Wednesday, February 13, 2013

Bike Ride

Rode down to work on the bike today, despite the 30 degree temperature.  It was lovely, if creaky and slow.  Six weeks off the bike really puts one out of practice.  Still, I turned up the music and it was sunny and clear, and it helped me feel more in control and happier.  I don't really understand why, on days when I have nothing specific to do, I don't take long bike rides on the lakefront because it always improves my mood.

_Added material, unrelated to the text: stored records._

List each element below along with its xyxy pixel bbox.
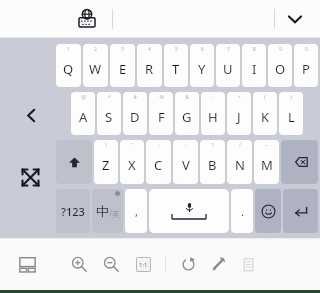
- staticText: 0: [305, 46, 308, 53]
- staticText: R: [145, 60, 154, 78]
- staticText: Q: [63, 60, 74, 78]
- button[interactable]: ?123: [56, 189, 90, 233]
- button[interactable]: +: [227, 92, 251, 135]
- button[interactable]: Back: [18, 102, 44, 128]
- button[interactable]: ,: [125, 189, 147, 233]
- staticText: L: [288, 108, 295, 126]
- button[interactable]: ~: [254, 140, 279, 184]
- staticText: I: [252, 60, 257, 78]
- button[interactable]: ?: [200, 140, 225, 184]
- staticText: M: [261, 156, 273, 174]
- button[interactable]: Split view: [13, 250, 41, 278]
- button[interactable]: Zoom in: [66, 251, 92, 277]
- staticText: 2: [94, 46, 97, 53]
- staticText: 5: [175, 46, 178, 53]
- staticText: B: [208, 156, 217, 174]
- staticText: ~: [265, 142, 268, 149]
- staticText: Z: [102, 156, 110, 174]
- staticText: ): [290, 94, 292, 101]
- staticText: %: [159, 94, 164, 101]
- button[interactable]: Backspace: [281, 140, 318, 184]
- button[interactable]: Annotate: [205, 251, 231, 277]
- button[interactable]: Resize keyboard: [16, 163, 44, 191]
- staticText: 3: [121, 46, 124, 53]
- staticText: H: [208, 108, 218, 126]
- button[interactable]: Space: [149, 189, 229, 233]
- button[interactable]: ;: [173, 140, 198, 184]
- button[interactable]: !: [94, 140, 118, 184]
- button[interactable]: 8: [242, 44, 266, 87]
- staticText: P: [302, 60, 310, 78]
- button[interactable]: Zoom out: [98, 251, 124, 277]
- staticText: -: [212, 94, 214, 101]
- staticText: !: [105, 142, 107, 149]
- button[interactable]: 5: [164, 44, 188, 87]
- staticText: S: [105, 108, 113, 126]
- staticText: ,: [135, 204, 138, 219]
- button[interactable]: %: [149, 92, 173, 135]
- button[interactable]: 9: [268, 44, 292, 87]
- button[interactable]: &: [175, 92, 199, 135]
- staticText: 中: [96, 203, 109, 219]
- staticText: D: [130, 108, 140, 126]
- staticText: E: [119, 60, 127, 78]
- staticText: A: [79, 108, 88, 126]
- button[interactable]: 1: [56, 44, 81, 87]
- staticText: 1:1: [139, 261, 148, 269]
- button[interactable]: :: [146, 140, 171, 184]
- staticText: T: [172, 60, 180, 78]
- button[interactable]: Switch input language: [72, 4, 102, 34]
- button[interactable]: Enter: [283, 189, 318, 233]
- button[interactable]: 7: [216, 44, 240, 87]
- staticText: Y: [198, 60, 206, 78]
- staticText: /英: [109, 208, 120, 219]
- button[interactable]: #: [123, 92, 147, 135]
- button[interactable]: Rotate: [175, 251, 201, 277]
- staticText: 1: [67, 46, 70, 53]
- button[interactable]: Clipboard: [235, 251, 261, 277]
- staticText: &: [185, 94, 189, 101]
- staticText: +: [238, 94, 241, 101]
- button[interactable]: 中: [92, 189, 123, 233]
- button[interactable]: Hide keyboard: [280, 4, 310, 34]
- button[interactable]: Emoji: [255, 189, 281, 233]
- button[interactable]: /: [227, 140, 252, 184]
- staticText: O: [275, 60, 286, 78]
- staticText: 4: [148, 46, 151, 53]
- button[interactable]: ): [279, 92, 303, 135]
- staticText: /: [239, 142, 241, 149]
- staticText: @: [81, 94, 86, 101]
- staticText: ?: [211, 142, 214, 149]
- staticText: W: [89, 60, 102, 78]
- button[interactable]: *: [97, 92, 121, 135]
- staticText: C: [154, 156, 163, 174]
- button[interactable]: Actual size: [130, 251, 156, 277]
- button[interactable]: ": [120, 140, 144, 184]
- button[interactable]: 4: [137, 44, 162, 87]
- staticText: ;: [185, 142, 187, 149]
- staticText: ?123: [61, 204, 85, 219]
- button[interactable]: @: [71, 92, 95, 135]
- staticText: K: [261, 108, 270, 126]
- button[interactable]: (: [253, 92, 277, 135]
- button[interactable]: Shift: [56, 140, 92, 184]
- staticText: N: [235, 156, 245, 174]
- staticText: (: [264, 94, 266, 101]
- staticText: .: [241, 204, 244, 219]
- button[interactable]: 6: [190, 44, 214, 87]
- button[interactable]: 3: [110, 44, 135, 87]
- button[interactable]: 2: [83, 44, 108, 87]
- staticText: :: [158, 142, 160, 149]
- staticText: 9: [279, 46, 282, 53]
- staticText: V: [182, 156, 190, 174]
- button[interactable]: 0: [294, 44, 318, 87]
- staticText: G: [182, 108, 192, 126]
- staticText: ": [131, 142, 134, 149]
- button[interactable]: -: [201, 92, 225, 135]
- staticText: F: [158, 108, 165, 126]
- staticText: #: [133, 94, 137, 101]
- button[interactable]: .: [231, 189, 253, 233]
- staticText: U: [223, 60, 233, 78]
- staticText: 7: [227, 46, 230, 53]
- staticText: 6: [201, 46, 204, 53]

I'm thinking about something, and if I write it down, maybe it will be clear what I should do.  An actress in town is starting an online magazine for female actors, and has put out a call for articles.  I'm thinking about trying to write something for her/the magazine, because it seems like the sort of world I'm writing about anyway here.  But I'm stumped because I don't know what sort of thing I could write and stand behind.  There are plenty of things I think about other productions and people and ways to behave that I would happily tell a friend but would hesitate to put out there in a larger platform with my head shot attached to it for everyone to judge.  Because let's face it, for every person that might read something I wrote and be amused, there's probably two or three who would think, "What does she know," or "That is absolutely wrong," or "OMG, she just trashed me without naming me!"

And to ask the larger question, do I have anything I have a burning need to share with the community at large?  Is there anything special about me and my experience that could speak to anyone in the community?  It's hard to believe there could be.